According to the U.K. Institute, sustainability of food may be translated into specific scientific goals. These focus on “improving the effective exploitation of food chain residues and co-products by developing a greater understanding of how to disassemble plant structures.” This declaration means finding new uses for non-food grade components of grains and other plant foods as well as seeking “higher value” for components that have major present-day functions in food production. In this case, “higher value” means medicines and various pharmaceuticals that could be made from plant components that are now used to produce common foods. Efficient handling of food wastes also is included in this program that is based on the overriding pursuit of sustainability. It is no surprise that developing plant-based energy sources has high priority.

Hardly anything is more central to these sustainability efforts than this one aim: “To actively engage with all food-chain stakeholders so as to maximize the potential for innovation.” It is here that biotechnology looms large on the horizon of grain-based foods, especially in those areas where questions about genetic modification have somehow assumed such a prominent role. This is so even when it is recognized that the application of these plant modification methods offers a future with great progress toward innovation. The promise covers how grains are grown, how they are processed into basic raw materials and the sort of consumer products that are the final result.

Affected industry sectors in America have joined in forming the Wheat Industry Biotech Committee, which has the commendable goal of involving everyone possibly concerned with moving toward genetically-modified wheat. In Britain, similar efforts have resulted in capturing the attention of that nation’s scientific research community through the formidably-named Food Chain Research and Technology Network. The network seeks to enhance efficiency as well as sustainability across the European food chain, while always keeping in mind the heightened concerns of European consumers with food quality. These efforts embrace the urgent need for change from what occurred a decade and a half ago when sensationalism about genetic modification quite forcefully interrupted the delivery of these benefits to the people of Europe.
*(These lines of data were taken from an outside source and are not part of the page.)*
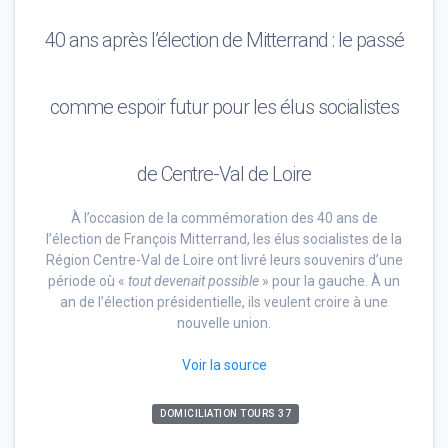
40 ans après l’élection de Mitterrand : le passé
comme espoir futur pour les élus socialistes
de Centre-Val de Loire
À l’occasion de la commémoration des 40 ans de
l’élection de François Mitterrand, les élus socialistes de la
Région Centre-Val de Loire ont livré leurs souvenirs d’une
période où «
tout devenait possible
» pour la gauche. À un
an de l’élection présidentielle, ils veulent croire à une
nouvelle union.
Voir la source
DOMICILIATION TOURS 37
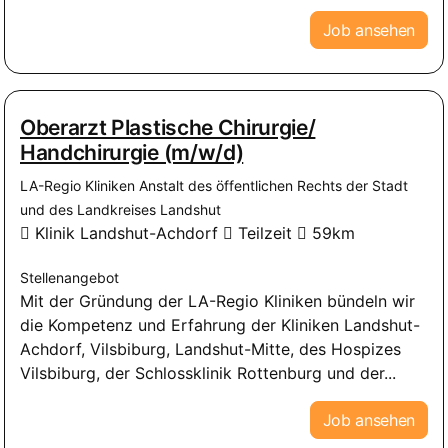
Job ansehen
Oberarzt Plastische Chirurgie/
Handchirurgie (m/w/d)
LA-Regio Kliniken Anstalt des öffentlichen Rechts der Stadt
und des Landkreises Landshut
Klinik Landshut-Achdorf
Teilzeit
59km
Stellenangebot
Mit der Gründung der LA-Regio Kliniken bündeln wir
die Kompetenz und Erfahrung der Kliniken Landshut-
Achdorf, Vilsbiburg, Landshut-Mitte, des Hospizes
Vilsbiburg, der Schlossklinik Rottenburg und der...
Job ansehen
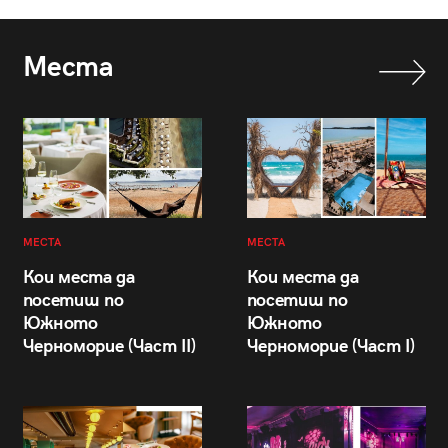
Места
МЕСТА
МЕСТА
Кои места да
Кои места да
посетиш по
посетиш по
Южното
Южното
Черноморие (Част II)
Черноморие (Част I)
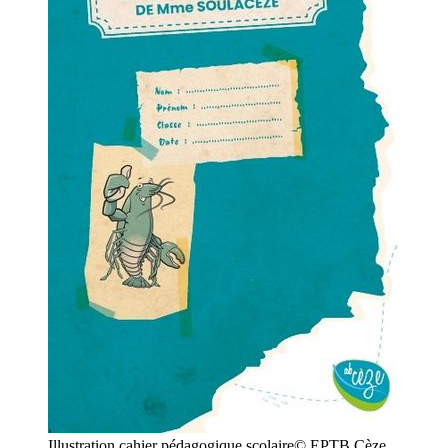
Illustration cahier pédagogique scolaire© EPTB Cèze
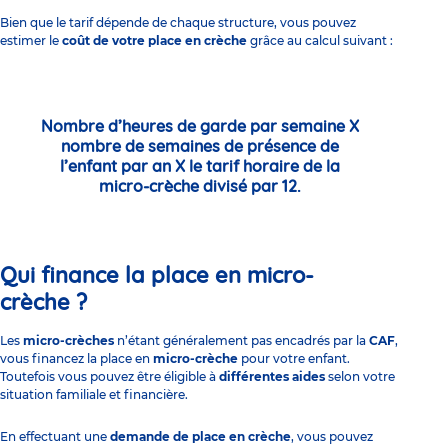
Bien que le tarif dépende de chaque structure, vous pouvez
estimer le
coût de votre place en crèche
grâce au calcul suivant :
Nombre d’heures de garde par semaine X
nombre de semaines de présence de
l’enfant par an X le tarif horaire de la
micro-crèche divisé par 12.
Qui finance la place en micro-
crèche ?
Les
micro-crèches
n’étant généralement pas encadrés par la
CAF
,
vous financez la place en
micro-crèche
pour votre enfant.
Toutefois vous pouvez être éligible à
différentes aides
selon votre
situation familiale et financière.
En effectuant une
demande de place en crèche
, vous pouvez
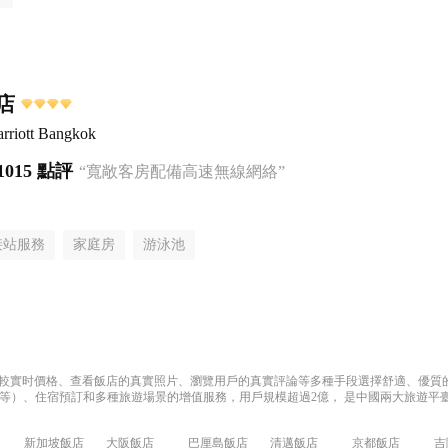
店
rriott Bangkok
1015 點評
“寬敞客房配備高速無線網絡”
接站服務
家庭房
游泳池
過比較實时價格、查看飯店的真實照片、瀏覽用戶的真實評論等多種手段選擇舒適、優質的飯
等）、住宿預訂和多種旅遊場景的增值服務，用戶規模超過2億， 是中國兩大旅遊平臺
新加坡飯店
大阪飯店
巴厘島飯店
清邁飯店
京都飯店
吉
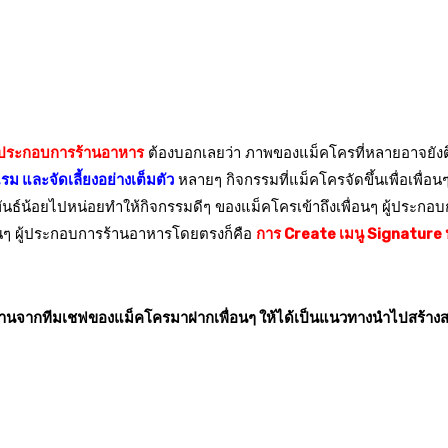
ู้ประกอบการร้านอาหาร
ต้องบอกเลยว่า ภาพของแม็คโครที่หลายอาจยังติดว
ม และจัดเลี้ยงอย่างเต็มตัว
หลายๆ กิจกรรมที่แม็คโครจัดขึ้นเพื่อเพื่อ
ธ์น้อยไปหน่อยทำให้กิจกรรมดีๆ ของแม็คโครเข้าถึงเพื่อนๆ ผู้ประกอบก
่อนๆ ผู้ประกอบการร้านอาหารโดยตรงก็คือ
การ Create เมนู Signature 
้านจากทีมเชฟของแม็คโครมาฝากเพื่อนๆ ให้ได้เป็นแนวทางนำไปสร้างสร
“Achieving a rational debate is essential,” said one of the network leaders in acknowledging that both the scientific community and the food industry itself have fallen hugely short in persuading consumers of the importance of the work in biotechnology. Black and white has become the order of the day in public opinions about food science. Another network official summarized this rationality need in a way that not only recognizes the widespread distrust among Europeans of modern science but also ought to provide basic guidance for the American industry.

It is Roger Turner, former chief executive of the British Society of Plant Breeders, who said: “We need a future where consumers trust all the links in the food chain to meet their needs, and where they not only trust the end product but trust the technology that delivers it too.”